Records drawn from a dataset:
______

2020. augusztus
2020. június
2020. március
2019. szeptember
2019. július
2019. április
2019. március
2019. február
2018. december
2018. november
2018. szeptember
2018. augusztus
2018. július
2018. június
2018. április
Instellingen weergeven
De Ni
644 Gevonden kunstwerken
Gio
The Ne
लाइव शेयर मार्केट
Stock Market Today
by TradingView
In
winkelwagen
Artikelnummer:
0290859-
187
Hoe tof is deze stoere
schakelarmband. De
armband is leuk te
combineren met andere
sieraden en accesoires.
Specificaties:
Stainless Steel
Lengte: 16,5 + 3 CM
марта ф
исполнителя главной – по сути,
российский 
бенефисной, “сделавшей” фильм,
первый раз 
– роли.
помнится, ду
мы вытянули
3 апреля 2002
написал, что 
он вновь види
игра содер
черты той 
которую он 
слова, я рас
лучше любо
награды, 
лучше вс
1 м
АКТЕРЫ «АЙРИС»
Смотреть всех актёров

______

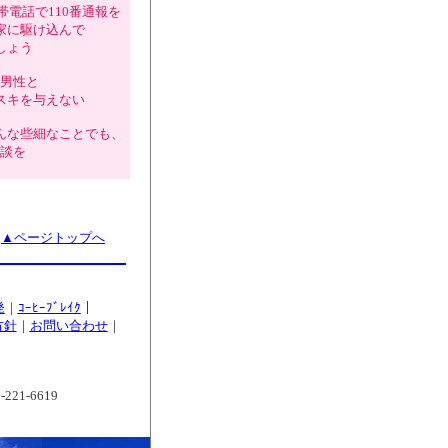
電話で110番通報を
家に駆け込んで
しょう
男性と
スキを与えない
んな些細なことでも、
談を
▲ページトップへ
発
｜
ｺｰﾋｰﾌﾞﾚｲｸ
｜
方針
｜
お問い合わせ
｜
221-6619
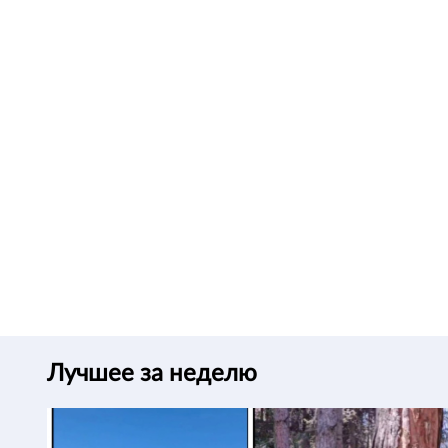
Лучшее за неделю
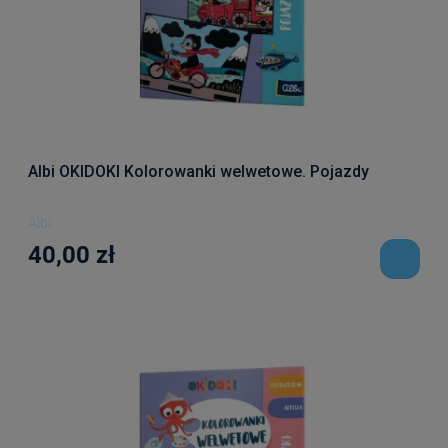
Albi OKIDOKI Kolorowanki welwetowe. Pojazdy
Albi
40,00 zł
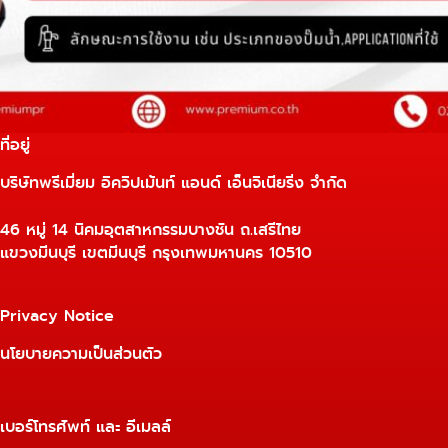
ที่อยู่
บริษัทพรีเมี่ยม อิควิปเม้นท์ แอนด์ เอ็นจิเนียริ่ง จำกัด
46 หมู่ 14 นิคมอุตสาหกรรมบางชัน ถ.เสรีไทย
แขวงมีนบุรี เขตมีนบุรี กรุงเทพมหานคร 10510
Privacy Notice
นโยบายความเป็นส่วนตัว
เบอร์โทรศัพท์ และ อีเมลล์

______

_TASK_
Search the data above for "Albi" and copy every line where it turns up.

_SOLUTION FOR THIS TASK_
Albi OKIDOKI Kolorowanki welwetowe. Pojazdy
Albi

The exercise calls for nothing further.